The "tiered architecture" pattern

Most BFSI use cases benefit from a tiered model architecture — different requests routed to different models based on complexity. The pattern:

User request
Haiku — triage classifier
    ├── Simple request → Haiku response (fast, cheap)
    ├── Standard request → Sonnet (RAG, drafting, agent loop)
    └── Hard request → Opus (multi-step reasoning, supervision)

The triage classifier is itself an eval-gated component — too aggressive on routing-up costs the customer money; too aggressive on routing-down costs accuracy.


Six BFSI use cases × model selection (preview)

Use case Hot path Triage / supervision
Support agent assist Sonnet 4.6 Haiku for triage classifier
Internal SOP search Sonnet 4.6 Haiku for query rewriter
RM copilot Sonnet 4.6 Opus for plan-and-execute occasionally
Compliance doc review Opus 4.7 (hot path) Sonnet for first-pass draft
Developer productivity (Claude Code) Sonnet 4.6 Opus for hardest tasks
Exec analytics Sonnet 4.6 Haiku for query routing

→ Full SystemDesigns: Module 05 SystemDesigns.

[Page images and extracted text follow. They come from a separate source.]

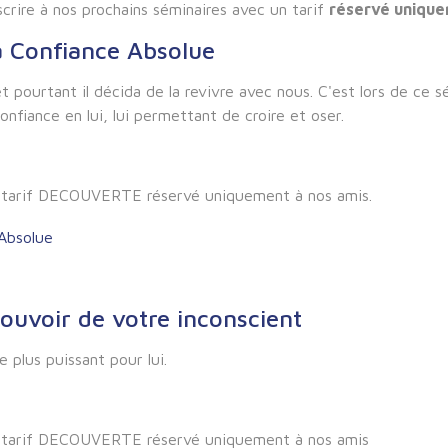
scrire à nos prochains séminaires avec un tarif
réservé unique
la Confiance Absolue
 pourtant il décida de la revivre avec nous. C'est lors de ce s
nfiance en lui, lui permettant de croire et oser.
du tarif DECOUVERTE réservé uniquement à nos amis.
Pouvoir de votre inconscient
e plus puissant pour lui.
du tarif DECOUVERTE réservé uniquement à nos amis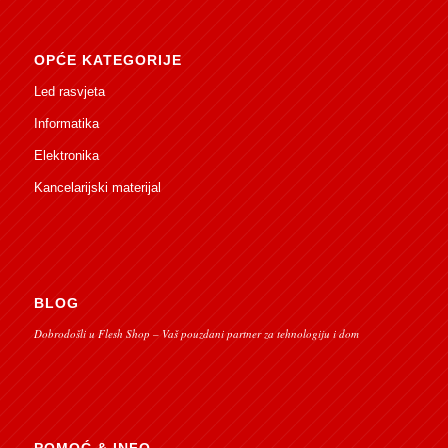
OPĆE KATEGORIJE
Led rasvjeta
Informatika
Elektronika
Kancelarijski materijal
BLOG
Dobrodošli u Flesh Shop – Vaš pouzdani partner za tehnologiju i dom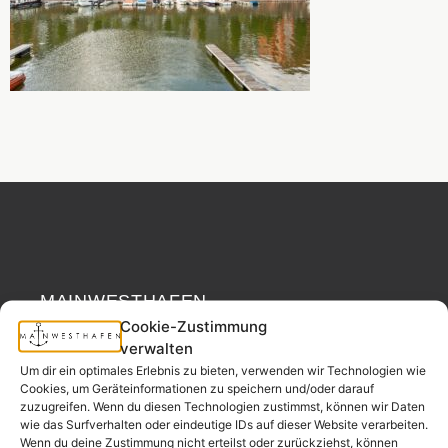
MAINWESTHAFEN
Widerrufsrecht
IMMOBILIEN
Cookie-Zustimmung
verwalten
Ihr Immobilienpartner
Um dir ein optimales Erlebnis zu bieten, verwenden wir Technologien wie
Cookies, um Geräteinformationen zu speichern und/oder darauf
aus der
zuzugreifen. Wenn du diesen Technologien zustimmst, können wir Daten
Nachbarschaft.
wie das Surfverhalten oder eindeutige IDs auf dieser Website verarbeiten.
– seit 2017.
Wenn du deine Zustimmung nicht erteilst oder zurückziehst, können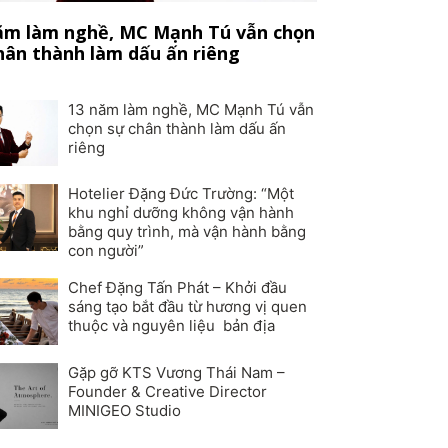
ăm làm nghề, MC Mạnh Tú vẫn chọn
hân thành làm dấu ấn riêng
13 năm làm nghề, MC Mạnh Tú vẫn
chọn sự chân thành làm dấu ấn
riêng
Hotelier Đặng Đức Trường: “Một
khu nghỉ dưỡng không vận hành
bằng quy trình, mà vận hành bằng
con người”
Chef Đặng Tấn Phát – Khởi đầu
sáng tạo bắt đầu từ hương vị quen
thuộc và nguyên liệu bản địa
Gặp gỡ KTS Vương Thái Nam –
Founder & Creative Director
MINIGEO Studio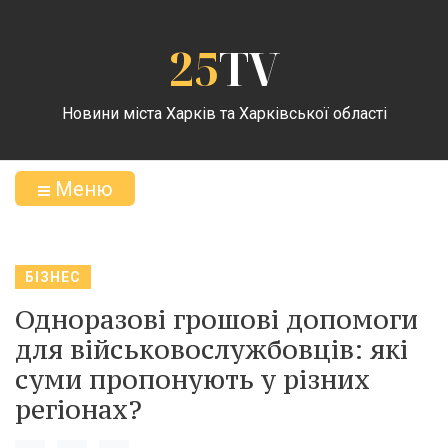
25
TV
Новини міста Харків та Харківської області
Меню
БІЗНЕС
Одноразові грошові допомоги
для військовослужбовців: які
суми пропонують у різних
регіонах?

The 30-second answer (interview-room version)

"Three models, three slots. Opus for the hardest reasoning — orchestration, multi-step plans, hard-to-eval correctness. Sonnet is the workhorse — agent loops, RAG, drafting, the bulk of production traffic. Haiku is high-volume — classify, route, extract, and as the LLM-as-judge in eval frameworks. The pattern that compounds is tiered architecture: Haiku triages, Sonnet handles standard, Opus handles hard. For the BFSI support-agent-assist case I worked on, that pattern dropped per-decision cost ~70% vs naive-Opus routing."


Anti-patterns

Anti-pattern 1 — "Always use Opus to be safe"

Reads as not having done the math. Lean No. Opus on bulk traffic is a budget hole, and capability-wise often unnecessary.

Anti-pattern 2 — "Always use Haiku for cost"

Strong No on use cases where reasoning depth matters. Compliance review on Haiku is a deployment failure waiting to happen.

Anti-pattern 3 — One-model architectures

Every request routed to the same model. Wastes capability on simple requests and starves on hard ones. Lean No.

Anti-pattern 4 — Selection without evals

"We picked Sonnet." Why? "It seemed about right." Lean No. Selection without an eval scorecard is opinion, not architecture.

Anti-pattern 5 — Locking selection in production code

Hard-coded model IDs across the codebase. Strong No. Selection is a config decision; the eval framework should make substitution a change-config-and-rerun-evals operation.


Cross-references

Strong-Hire bar for this file

  • Three-model matrix internalized; can be spoken in 30 sec.
  • Tiered-architecture pattern is reflex.
  • Selection is always paired with eval framework — never opinion.
  • The six BFSI use case selections defended cold.